## Data for this exercise:

****************

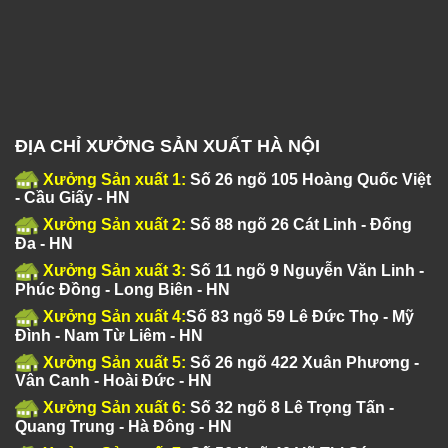
ĐỊA CHỈ XƯỞNG SẢN XUẤT HÀ NỘI
Xưởng Sản xuất 1:
Số 26 ngõ 105 Hoàng Quốc Việt
- Cầu Giấy - HN
Xưởng Sản xuất 2:
Số 88 ngõ 26 Cát Linh - Đống
Đa - HN
Xưởng Sản xuất 3:
Số 11 ngõ 9 Nguyễn Văn Linh -
Phúc Đồng - Long Biên - HN
Xưởng Sản xuất 4:
Số 83 ngõ 59 Lê Đức Thọ - Mỹ
Đình - Nam Từ Liêm - HN
Xưởng Sản xuất 5:
Số 26 ngõ 422 Xuân Phương -
Vân Canh - Hoài Đức - HN
Xưởng Sản xuất 6:
Số 32 ngõ 8 Lê Trọng Tấn -
Quang Trung - Hà Đông - HN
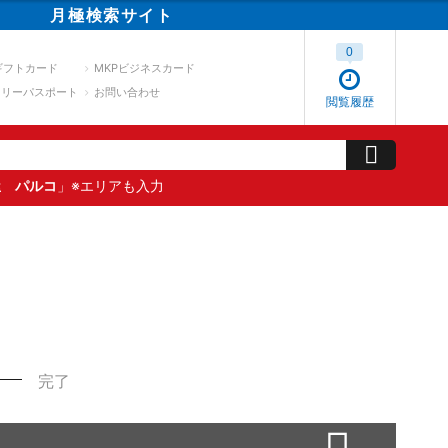
月極
検索
サイト
0
ギフトカード
MKPビジネスカード
スリーパスポート
お問い合わせ
閲覧履歴
屋 パルコ
」※エリアも入力
完了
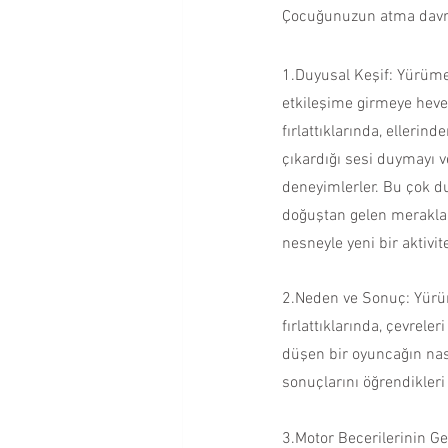
Çocuğunuzun atma davran
Okul Çağı Dönemi
Okul Ö
1.
Duyusal Keşif: Yürümey
etkileşime girmeye heves
Çocuğumla İletişim Kurmak
fırlattıklarında, ellerin
çıkardığı sesi duymayı 
deneyimlerler. Bu çok du
Ergenlik Dönemi
doğuştan gelen meraklar
nesneyle yeni bir aktivite
2.
Neden ve Sonuç: Yürüm
fırlattıklarında, çevreler
düşen bir oyuncağın nas
sonuçlarını öğrendikleri 
3.
Motor Becerilerinin Ge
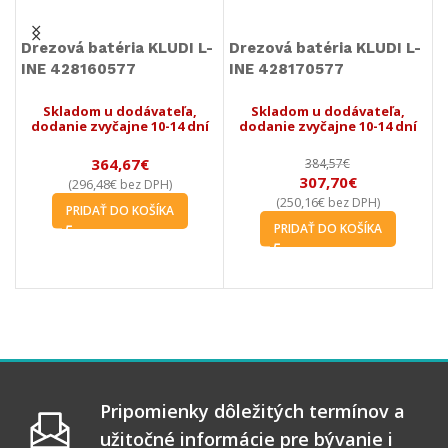
batéria KLUDI L-
Drezová batéria KLUDI L-
Drezová baté
60577
INE 428170577
LINE S 4080
m u dodávateľa,
Skladom u dodávateľa,
Skladom u d
zvyčajne 10-14 dní
dodanie zvyčajne 10-14 dní
dodanie zvyča
364,67
€
384,57
€
330,
307,70
€
169,
,48
€
bez DPH)
250,16
€
138,13
€
(
bez DPH)
(
b
DAŤ DO KOŠÍKA
PRIDAŤ DO KOŠÍKA
PRIDAŤ D
Pripomienky dôležitých termínov a
užitočné informácie pre bývanie i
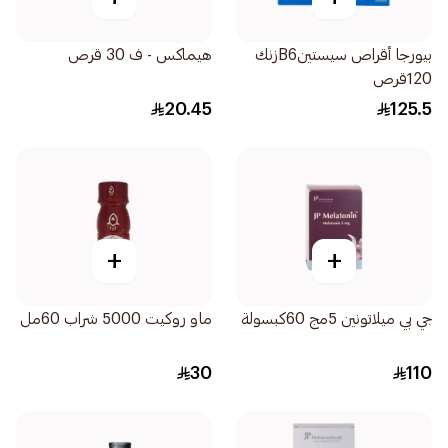
بيورجا أقراص سيستينB6زنك
هيماكس - ف 30 قرص
120قرص
20.45
125.5
+
+
جي بي ميلاتونين 5مج 60كبسولة
ماو روكيت 5000 شراب 60مل
30
110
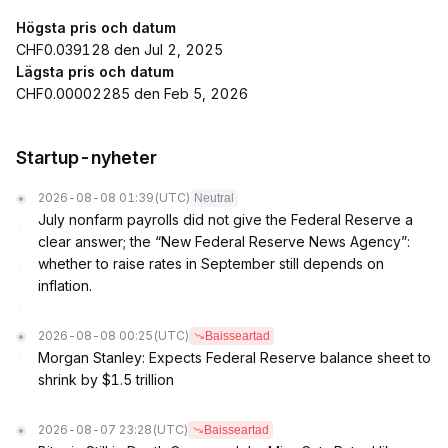
Högsta pris och datum
CHF0.039128 den Jul 2, 2025
Lägsta pris och datum
CHF0.00002285 den Feb 5, 2026
Startup-nyheter
2026-08-08 01:39
(UTC)
Neutral
July nonfarm payrolls did not give the Federal Reserve a
clear answer; the “New Federal Reserve News Agency”:
whether to raise rates in September still depends on
inflation.
2026-08-08 00:25
(UTC)
Baisseartad
Morgan Stanley: Expects Federal Reserve balance sheet to
shrink by $1.5 trillion
2026-08-07 23:28
(UTC)
Baisseartad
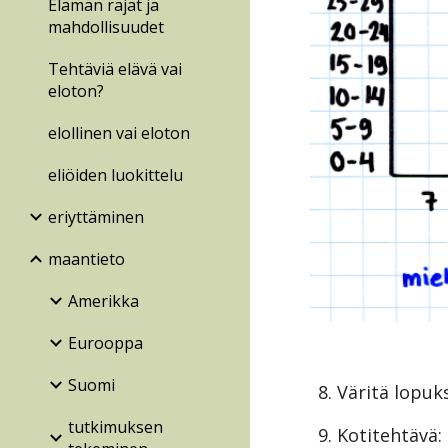
Elämän rajat ja
mahdollisuudet
Tehtäviä elävä vai
eloton?
elollinen vai eloton
eliöiden luokittelu
eriyttäminen
maantieto
Amerikka
Eurooppa
Suomi
8. Väritä lopuk
tutkimuksen
9. Kotitehtävä:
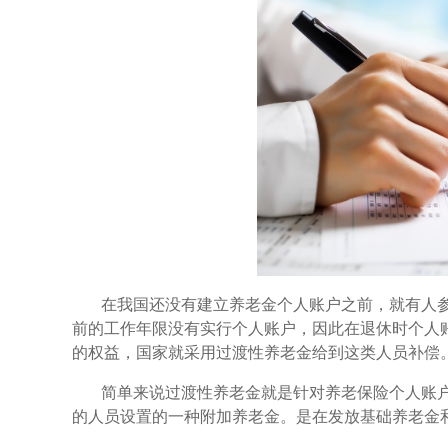
在我国还没有建立养老金个人账户之前，就有人
前的工作年限没有实行个人账户，因此在退休时个人
的权益，国家就采用过渡性养老金给到这类人员补偿
简单来说过渡性养老金就是针对养老保险个人账
的人员设置的一种附加养老金。是在发放基础养老金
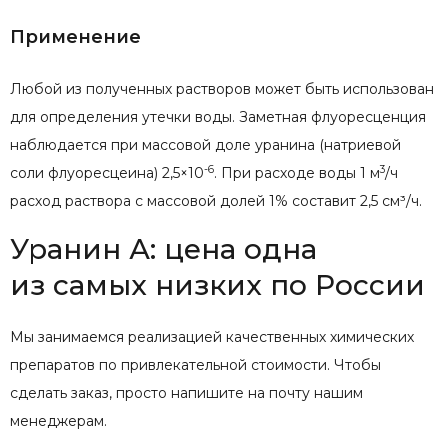
Применение
Любой из полученных растворов может быть использован
для определения утечки воды. Заметная флуоресценция
наблюдается при массовой доле уранина (натриевой
-6
3
соли флуоресцеина) 2,5×10
. При расходе воды 1 м
/ч
расход раствора с массовой долей 1% составит 2,5 см³/ч.
Уранин А: цена одна
из самых низких по России
Мы занимаемся реализацией качественных химических
препаратов по привлекательной стоимости. Чтобы
сделать заказ, просто напишите на почту нашим
менеджерам.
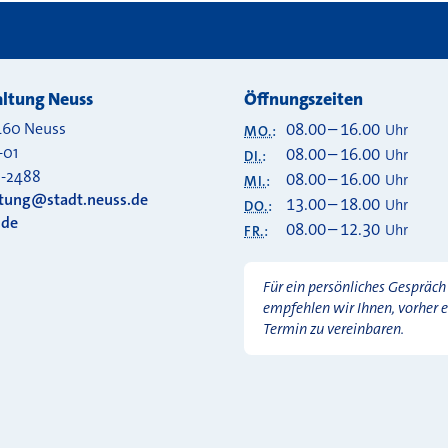
ltung Neuss
Öffnungszeiten
460
Neuss
08.00
–
16.00
Uhr
MO.
:
-01
08.00
–
16.00
Uhr
DI.
:
0-2488
08.00
–
16.00
Uhr
MI.
:
ltung@stadt.neuss.de
13.00
–
18.00
Uhr
DO.
:
.de
08.00
–
12.30
Uhr
FR.
:
Für ein persönliches Gespräch
empfehlen wir Ihnen, vorher 
Termin zu vereinbaren.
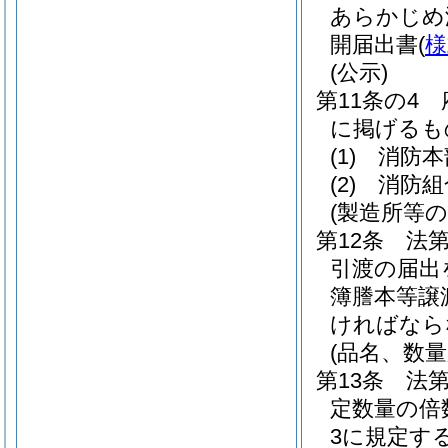
あらかじめ
開届出書
(
様
(公示)
第11条の4
に掲げるも
(1)
消防本
(2)
消防組
(製造所等
第12条
法
引渡の届出
簿謄本等譲
ければなら
(品名、数
第13条
法
定数量の倍
3に規定す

****************

## Activity:
Using the data above, tally each line that contains "воды". Write only the total.

## Response to the exercise:
2